# Can I relabel any brand?



## bakk94 (Jun 7, 2010)

Hi everyone,

I'm a little confused about relabeling. If I purchase wholesale tshirts (ex. hanes, gildan, etc.) and have them relabeled or relabel them myself, will I get into trouble when I sell them with my own name? I'm starting to get in some orders and I would like to make the shirts more professional with my own label.

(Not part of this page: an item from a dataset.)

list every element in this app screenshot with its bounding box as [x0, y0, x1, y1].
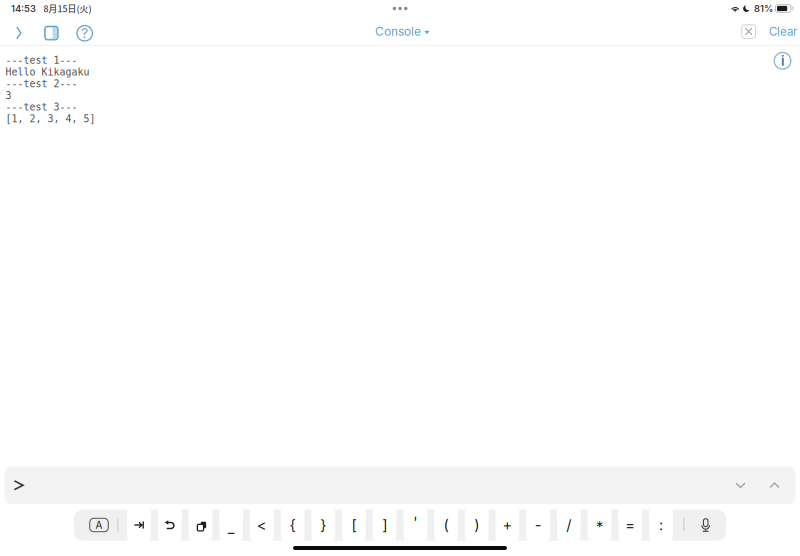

I appologize if this question is dumb, but I'm pretty new at this and the last thing I want is to get in trouble so early into my business.

Thanks in advance


----------



## DimSum (Jun 6, 2010)

It's OK. There is a whole category of companies who sell "blanks" in the industry, including Gildan, Hanes, Fruit of the Loom, American Apparel, who market their own brands, but actual built separate divisions to handle private label business. Which means they WANT others to use their blanks and put their own labels and screens on their blank TEES. It might be a problem if you KEEP their labels on your products after you put your own designs on them.


----------



## kimura-mma (Jul 26, 2008)

It's perfectly legal to relabel blank tees. You should research relabeling laws though. There are requirements as to what info needs to be on the new label. Check out: Threading Your Way Through the Labeling Requirements Under the Textile and Wool Acts


----------



## Rodney (Nov 3, 2004)

> It might be a problem if you KEEP their labels on your products after you put your own designs on them.


There's also no problem in _keeping_ the manufacturers label on the products and selling it with your own design.


----------